Almost a year later, we have built the infrastructure, including a building for cows who, unlike Irish cows don’t like the rain. It doesn’t rain very much, but when it rains, it comes down very heavy. We have a number of units to house chicks which will later become free range organic chickens for the tables of Chennai. We have 3 acres in rice paddy and the rest in groundnuts or peanuts and feed for our cattle.
Our 21 cows are now producing regular income from the sale of milk. All our feed is organic so we ultimately hope to get a premium price and milk prices are increasing anyway in India. We will sell our male calves normally at six months to a year old. Very little beef is consumed in India as cows are regarded as sacred. Our female calves will become mothers so we can increase our herd and our income.
We built some units to house three day-old chicks which need to be kept in a constant temperature. Electricity is not a guarantee in India, so we have invested in solar panels to ensure a constant temperature. The solar panels are also used to provide electricity for lighting and for water pumps. Once the chicks are three weeks to a month old they are then allowed to run round in a fenced area, but free to eat the plants and insects. We have entered into a partnership with the company in Chennai to market our organic free range chickens or country chickens as they are called in India.

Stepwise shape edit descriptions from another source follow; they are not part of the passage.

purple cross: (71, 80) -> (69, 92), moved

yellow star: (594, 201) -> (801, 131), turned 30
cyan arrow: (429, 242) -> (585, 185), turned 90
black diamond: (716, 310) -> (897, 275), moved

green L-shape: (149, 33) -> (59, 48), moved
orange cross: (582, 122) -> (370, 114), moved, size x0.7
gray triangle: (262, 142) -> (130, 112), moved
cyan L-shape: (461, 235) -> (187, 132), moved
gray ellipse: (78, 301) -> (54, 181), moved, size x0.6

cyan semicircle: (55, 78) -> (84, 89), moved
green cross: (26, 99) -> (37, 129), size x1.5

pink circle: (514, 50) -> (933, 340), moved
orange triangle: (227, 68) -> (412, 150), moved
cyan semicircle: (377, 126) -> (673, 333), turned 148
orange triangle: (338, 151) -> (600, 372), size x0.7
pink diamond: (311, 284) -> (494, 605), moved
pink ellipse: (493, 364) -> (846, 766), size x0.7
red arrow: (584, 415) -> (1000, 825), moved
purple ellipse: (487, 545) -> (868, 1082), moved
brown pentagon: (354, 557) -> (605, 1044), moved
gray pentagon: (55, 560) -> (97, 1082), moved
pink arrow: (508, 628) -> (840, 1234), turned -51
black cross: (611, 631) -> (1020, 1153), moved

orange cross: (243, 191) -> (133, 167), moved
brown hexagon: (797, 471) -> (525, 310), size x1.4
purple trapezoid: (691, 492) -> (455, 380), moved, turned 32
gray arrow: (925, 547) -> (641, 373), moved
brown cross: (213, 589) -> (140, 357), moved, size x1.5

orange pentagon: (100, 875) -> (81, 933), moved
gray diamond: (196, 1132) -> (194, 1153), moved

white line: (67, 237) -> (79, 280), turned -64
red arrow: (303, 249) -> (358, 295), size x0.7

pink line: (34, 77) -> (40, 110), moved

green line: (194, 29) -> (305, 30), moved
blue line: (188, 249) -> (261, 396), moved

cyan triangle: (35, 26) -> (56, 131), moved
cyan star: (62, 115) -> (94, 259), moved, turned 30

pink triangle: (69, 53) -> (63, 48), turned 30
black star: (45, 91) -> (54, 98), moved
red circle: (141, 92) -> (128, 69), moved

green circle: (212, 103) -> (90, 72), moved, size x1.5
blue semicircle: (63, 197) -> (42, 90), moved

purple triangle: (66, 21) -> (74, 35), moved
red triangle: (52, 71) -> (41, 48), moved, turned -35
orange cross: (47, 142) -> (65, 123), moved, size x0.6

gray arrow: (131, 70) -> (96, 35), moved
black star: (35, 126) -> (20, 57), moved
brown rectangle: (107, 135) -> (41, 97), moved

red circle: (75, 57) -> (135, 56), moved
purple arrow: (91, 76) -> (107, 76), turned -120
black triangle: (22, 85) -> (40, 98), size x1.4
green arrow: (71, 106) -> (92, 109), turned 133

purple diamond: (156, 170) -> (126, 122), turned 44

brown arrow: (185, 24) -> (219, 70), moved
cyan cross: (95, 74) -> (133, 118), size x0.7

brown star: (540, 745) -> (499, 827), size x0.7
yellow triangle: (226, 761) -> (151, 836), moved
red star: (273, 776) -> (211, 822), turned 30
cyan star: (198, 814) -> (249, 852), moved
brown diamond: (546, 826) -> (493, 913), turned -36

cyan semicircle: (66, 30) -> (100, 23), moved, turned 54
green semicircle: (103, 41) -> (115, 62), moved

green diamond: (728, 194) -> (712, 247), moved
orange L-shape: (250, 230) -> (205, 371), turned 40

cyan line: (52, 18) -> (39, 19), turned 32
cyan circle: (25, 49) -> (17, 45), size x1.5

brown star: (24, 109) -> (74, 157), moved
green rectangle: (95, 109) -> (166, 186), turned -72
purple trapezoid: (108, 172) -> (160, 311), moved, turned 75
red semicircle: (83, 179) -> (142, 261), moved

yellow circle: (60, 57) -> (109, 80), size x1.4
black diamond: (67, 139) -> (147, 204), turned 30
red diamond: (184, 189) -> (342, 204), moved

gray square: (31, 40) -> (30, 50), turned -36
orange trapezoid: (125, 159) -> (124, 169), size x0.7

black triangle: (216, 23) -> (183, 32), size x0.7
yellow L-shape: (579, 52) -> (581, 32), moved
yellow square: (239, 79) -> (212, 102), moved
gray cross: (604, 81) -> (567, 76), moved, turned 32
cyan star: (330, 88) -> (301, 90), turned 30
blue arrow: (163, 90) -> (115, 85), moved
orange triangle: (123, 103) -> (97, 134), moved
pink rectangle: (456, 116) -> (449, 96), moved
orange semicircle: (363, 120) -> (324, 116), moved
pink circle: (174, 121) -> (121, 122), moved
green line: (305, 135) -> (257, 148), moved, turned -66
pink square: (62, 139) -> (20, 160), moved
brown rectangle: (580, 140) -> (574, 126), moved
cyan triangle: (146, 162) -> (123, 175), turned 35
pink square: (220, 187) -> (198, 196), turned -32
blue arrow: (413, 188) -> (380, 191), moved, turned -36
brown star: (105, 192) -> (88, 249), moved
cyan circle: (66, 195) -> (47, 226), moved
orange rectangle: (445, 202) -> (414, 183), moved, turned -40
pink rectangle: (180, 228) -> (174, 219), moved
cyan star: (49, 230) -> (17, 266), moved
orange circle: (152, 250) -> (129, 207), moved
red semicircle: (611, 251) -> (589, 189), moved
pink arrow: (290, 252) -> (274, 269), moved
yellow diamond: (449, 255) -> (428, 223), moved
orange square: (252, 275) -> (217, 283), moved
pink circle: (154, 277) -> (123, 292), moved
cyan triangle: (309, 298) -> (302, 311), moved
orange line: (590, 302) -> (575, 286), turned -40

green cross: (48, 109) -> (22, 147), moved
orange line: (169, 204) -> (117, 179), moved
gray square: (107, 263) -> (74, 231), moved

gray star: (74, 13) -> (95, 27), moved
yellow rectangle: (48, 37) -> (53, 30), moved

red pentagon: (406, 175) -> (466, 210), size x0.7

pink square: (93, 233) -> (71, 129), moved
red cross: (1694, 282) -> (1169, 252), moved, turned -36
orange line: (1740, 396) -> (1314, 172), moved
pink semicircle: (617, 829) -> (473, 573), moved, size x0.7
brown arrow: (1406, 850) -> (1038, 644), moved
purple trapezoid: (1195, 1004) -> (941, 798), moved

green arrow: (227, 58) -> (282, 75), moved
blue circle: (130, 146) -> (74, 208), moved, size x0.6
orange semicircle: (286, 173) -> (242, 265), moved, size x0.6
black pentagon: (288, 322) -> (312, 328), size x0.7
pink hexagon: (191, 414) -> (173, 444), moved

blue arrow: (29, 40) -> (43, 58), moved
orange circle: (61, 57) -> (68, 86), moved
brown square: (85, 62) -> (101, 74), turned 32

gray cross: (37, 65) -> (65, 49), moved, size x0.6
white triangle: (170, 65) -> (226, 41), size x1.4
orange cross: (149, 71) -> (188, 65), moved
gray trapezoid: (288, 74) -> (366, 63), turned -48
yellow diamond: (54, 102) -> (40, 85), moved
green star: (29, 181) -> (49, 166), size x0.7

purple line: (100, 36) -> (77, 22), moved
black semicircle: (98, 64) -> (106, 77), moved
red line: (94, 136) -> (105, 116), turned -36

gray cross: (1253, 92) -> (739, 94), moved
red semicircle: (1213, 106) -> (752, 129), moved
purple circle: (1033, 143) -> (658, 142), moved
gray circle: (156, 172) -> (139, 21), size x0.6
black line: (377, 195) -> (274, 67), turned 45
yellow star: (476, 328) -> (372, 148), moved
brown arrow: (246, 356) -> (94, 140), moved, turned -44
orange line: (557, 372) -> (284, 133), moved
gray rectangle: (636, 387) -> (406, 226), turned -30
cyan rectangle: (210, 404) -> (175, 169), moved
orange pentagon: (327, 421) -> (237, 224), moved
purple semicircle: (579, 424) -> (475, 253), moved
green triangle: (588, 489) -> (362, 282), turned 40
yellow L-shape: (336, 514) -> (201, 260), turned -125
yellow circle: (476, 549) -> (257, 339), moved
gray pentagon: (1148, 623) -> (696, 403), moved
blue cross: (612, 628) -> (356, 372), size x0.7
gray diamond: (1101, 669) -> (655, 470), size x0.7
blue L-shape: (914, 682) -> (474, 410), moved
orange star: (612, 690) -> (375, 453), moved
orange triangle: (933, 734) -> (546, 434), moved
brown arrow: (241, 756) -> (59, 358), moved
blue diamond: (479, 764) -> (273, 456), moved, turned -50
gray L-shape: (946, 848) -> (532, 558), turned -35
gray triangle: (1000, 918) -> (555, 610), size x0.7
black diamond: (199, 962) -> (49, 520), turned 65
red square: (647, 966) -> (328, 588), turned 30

We intend to set up a number of our 1500 mothers with small chicken units. We will provide them with feed, housing, fencing and 100 three week old chicks which we will then buy back at four months old. This will provide these mothers with an income. We intend to operate the same system with a number of local orphanages, which will also provide them with an income.
We also created a large fish pond and stocked it with 2000 fish. We have 250 ducks and through the miracles of nature the residue from the ducks is eaten by the fish who in turn produce residue which ends up as food for the ducks. I am an accountant, so I don’t really understand these things, but it works and we have income from duck eggs and soon fish, without much costs.
We currently have about 3000 chicks and once we have mastered the production of organic free range chicken we will increase our numbers. Shortly we will be running training programs for our mothers in how best to look after their cows and chickens. We are in the process of acquiring land close to the Nandri farm where we hope to build a rural development centre. This will have training rooms, sufficient space for a constant stream of visiting mothers. Accommodation for volunteers and of course, office accommodation for our staff.
Overall, this is turning out to be a successful programme. We are making a profit for us and others. We are providing products for our client mothers to sell. We are also providing training. We will be pleased when the profit we make will cover the operating costs so that we can focus on diverting all of our money to our programmes.